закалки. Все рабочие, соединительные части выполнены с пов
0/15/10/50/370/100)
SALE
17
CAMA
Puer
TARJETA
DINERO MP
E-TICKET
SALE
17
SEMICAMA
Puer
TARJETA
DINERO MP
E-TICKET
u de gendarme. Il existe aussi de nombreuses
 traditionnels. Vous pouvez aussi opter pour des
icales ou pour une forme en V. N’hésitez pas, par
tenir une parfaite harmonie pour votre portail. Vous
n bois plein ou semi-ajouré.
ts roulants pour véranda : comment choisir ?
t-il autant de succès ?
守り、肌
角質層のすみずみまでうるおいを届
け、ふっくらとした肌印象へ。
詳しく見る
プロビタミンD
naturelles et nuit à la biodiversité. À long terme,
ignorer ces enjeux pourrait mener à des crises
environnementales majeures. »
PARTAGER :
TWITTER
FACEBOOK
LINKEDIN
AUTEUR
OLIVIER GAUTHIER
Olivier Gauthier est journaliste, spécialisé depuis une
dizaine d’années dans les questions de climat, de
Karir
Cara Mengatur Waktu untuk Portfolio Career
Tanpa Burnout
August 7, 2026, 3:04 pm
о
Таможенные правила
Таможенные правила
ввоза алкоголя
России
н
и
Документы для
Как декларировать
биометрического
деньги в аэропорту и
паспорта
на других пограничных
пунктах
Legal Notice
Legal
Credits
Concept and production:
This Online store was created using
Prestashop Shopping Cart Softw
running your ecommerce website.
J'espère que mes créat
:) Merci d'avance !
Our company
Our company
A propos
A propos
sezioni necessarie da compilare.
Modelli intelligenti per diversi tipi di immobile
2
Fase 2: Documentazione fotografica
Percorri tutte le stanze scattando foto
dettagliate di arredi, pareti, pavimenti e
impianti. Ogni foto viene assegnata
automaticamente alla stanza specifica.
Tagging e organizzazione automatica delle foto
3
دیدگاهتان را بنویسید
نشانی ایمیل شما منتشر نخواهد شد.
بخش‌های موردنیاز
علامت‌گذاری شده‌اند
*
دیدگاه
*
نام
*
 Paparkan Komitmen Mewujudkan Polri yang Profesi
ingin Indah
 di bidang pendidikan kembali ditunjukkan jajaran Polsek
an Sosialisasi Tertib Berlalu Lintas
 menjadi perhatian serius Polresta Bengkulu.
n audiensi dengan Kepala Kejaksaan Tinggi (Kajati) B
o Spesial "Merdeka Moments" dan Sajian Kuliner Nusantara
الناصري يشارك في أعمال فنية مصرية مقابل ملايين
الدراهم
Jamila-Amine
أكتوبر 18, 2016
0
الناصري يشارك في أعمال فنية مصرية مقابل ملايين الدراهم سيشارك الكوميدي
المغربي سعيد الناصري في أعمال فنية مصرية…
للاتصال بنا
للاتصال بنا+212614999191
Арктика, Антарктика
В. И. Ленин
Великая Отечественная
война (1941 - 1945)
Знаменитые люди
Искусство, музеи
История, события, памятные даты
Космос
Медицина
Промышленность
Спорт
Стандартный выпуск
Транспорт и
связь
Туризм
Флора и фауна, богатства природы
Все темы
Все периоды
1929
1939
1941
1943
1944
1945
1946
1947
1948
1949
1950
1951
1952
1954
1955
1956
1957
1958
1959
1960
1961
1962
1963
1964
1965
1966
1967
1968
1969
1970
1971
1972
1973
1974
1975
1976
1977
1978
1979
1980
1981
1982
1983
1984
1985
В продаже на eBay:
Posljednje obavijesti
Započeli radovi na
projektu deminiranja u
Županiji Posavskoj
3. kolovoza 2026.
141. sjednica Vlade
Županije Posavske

| Exercise brief |
Write out exactly the lines between the start of the entries and the line containing "ignorer ces enjeux", including that line and the first one.

| Solution to the exercise |
закалки. Все рабочие, соединительные части выполнены с пов
0/15/10/50/370/100)
SALE
17
CAMA
Puer
TARJETA
DINERO MP
E-TICKET
SALE
17
SEMICAMA
Puer
TARJETA
DINERO MP
E-TICKET
u de gendarme. Il existe aussi de nombreuses
 traditionnels. Vous pouvez aussi opter pour des
icales ou pour une forme en V. N’hésitez pas, par
tenir une parfaite harmonie pour votre portail. Vous
n bois plein ou semi-ajouré.
ts roulants pour véranda : comment choisir ?
t-il autant de succès ?
守り、肌
角質層のすみずみまでうるおいを届
け、ふっくらとした肌印象へ。
詳しく見る
プロビタミンD
naturelles et nuit à la biodiversité. À long terme,
ignorer ces enjeux pourrait mener à des crises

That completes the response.